In these types of images, women idolized by millions are killing themselves in style, and their fans want to mimic them. Money is dumped into Big Tobacco pockets.
Every time a tabloid shows a young starlet lighting up his or her cigarette of choice, a tobacco company is being promoted free of charge. The companies know this promotion will be seen by their target audience, the youth of America. After all, the younger they start smoking, the sooner they will start buying two packs a day.  This is probably why, according to a 2004 survey, 20 percent of our nation’s first-graders have either thought of or tried smoking. By the time they’re in the sixth grade, 15 percent of them have smoked.
For the past nine years, the Great American Smokeout program has invited students from all over Kern County to come together and spread the message to their peers. The conference is a way of trying to prevent the ever-expanding number of smokers in our country from growing by sending a message that discourages tobacco use among teens.
The special guest speaker for the event was an escape artist named Bob Fellows, who used magic to show his audience how easily the mind is manipulated.  
“Many of us hope someone else could make decisions for us,” said Fellows to his teenage audience. “We need to be in charge of our own lives.”     
This year alone, over six thousand of America’s youth will at least try smoking, and half will make it a daily habit. In fact, tobacco companies used to go to college campuses to give away  four-packs of cigarettes. They knew that was all it would take to get nicotine into consumer systems and lead to addiction. Call it recruiting new costumers.     
But there are ways to help prevent this addiction from being accepted by your kids.
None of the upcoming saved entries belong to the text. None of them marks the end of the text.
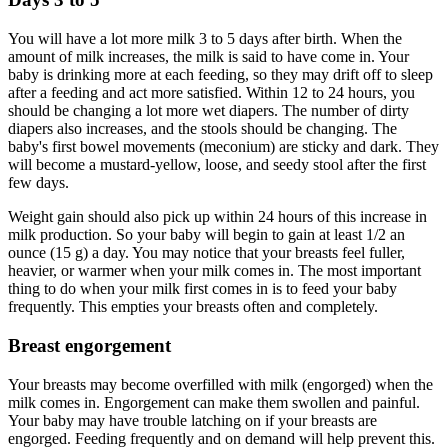
You will have a lot more milk 3 to 5 days after birth. When the
amount of milk increases, the milk is said to have come in. Your
baby is drinking more at each feeding, so they may drift off to sleep
after a feeding and act more satisfied. Within 12 to 24 hours, you
should be changing a lot more wet diapers. The number of dirty
diapers also increases, and the stools should be changing. The
baby's first bowel movements (meconium) are sticky and dark. They
will become a mustard-yellow, loose, and seedy stool after the first
few days.
Weight gain should also pick up within 24 hours of this increase in
milk production. So your baby will begin to gain at least 1/2 an
ounce (15 g) a day. You may notice that your breasts feel fuller,
heavier, or warmer when your milk comes in. The most important
thing to do when your milk first comes in is to feed your baby
frequently. This empties your breasts often and completely.
Breast engorgement
Your breasts may become overfilled with milk (engorged) when the
milk comes in. Engorgement can make them swollen and painful.
Your baby may have trouble latching on if your breasts are
engorged. Feeding frequently and on demand will help prevent this.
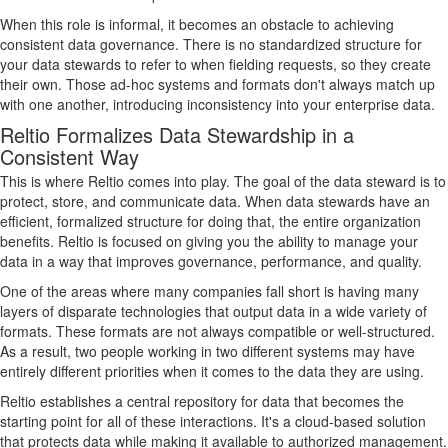
When this role is informal, it becomes an obstacle to achieving
consistent data governance. There is no standardized structure for
your data stewards to refer to when fielding requests, so they create
their own. Those ad-hoc systems and formats don't always match up
with one another, introducing inconsistency into your enterprise data.
Reltio Formalizes Data Stewardship in a
Consistent Way
This is where Reltio comes into play. The goal of the data steward is to
protect, store, and communicate data. When data stewards have an
efficient, formalized structure for doing that, the entire organization
benefits. Reltio is focused on giving you the ability to manage your
data in a way that improves governance, performance, and quality.
One of the areas where many companies fall short is having many
layers of disparate technologies that output data in a wide variety of
formats. These formats are not always compatible or well-structured.
As a result, two people working in two different systems may have
entirely different priorities when it comes to the data they are using.
Reltio establishes a central repository for data that becomes the
starting point for all of these interactions. It's a cloud-based solution
that protects data while making it available to authorized management.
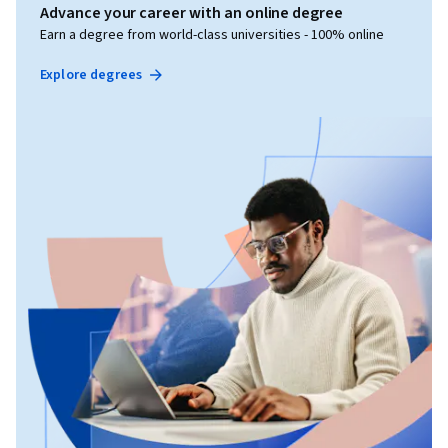
Advance your career with an online degree
Earn a degree from world-class universities - 100% online
Explore degrees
Some schools provide tobacco prevention clubs and activities for their students, and even if you are a smoker yourself, you should still encourage your child to join.  Explain to your child at an early age that while people on the street or family members may smoke, it doesn’t mean they should smoke. Explain to them that smoking is addictive, and those who are trying to quit can’t stop because of their addiction. Finally, list what could happen to their bodies if they try smoking, such as respiratory problems and lung cancer.
Educate the future so they don’t make the mistakes of the past.
Samantha Pedrosa is a senior at Stockdale High School.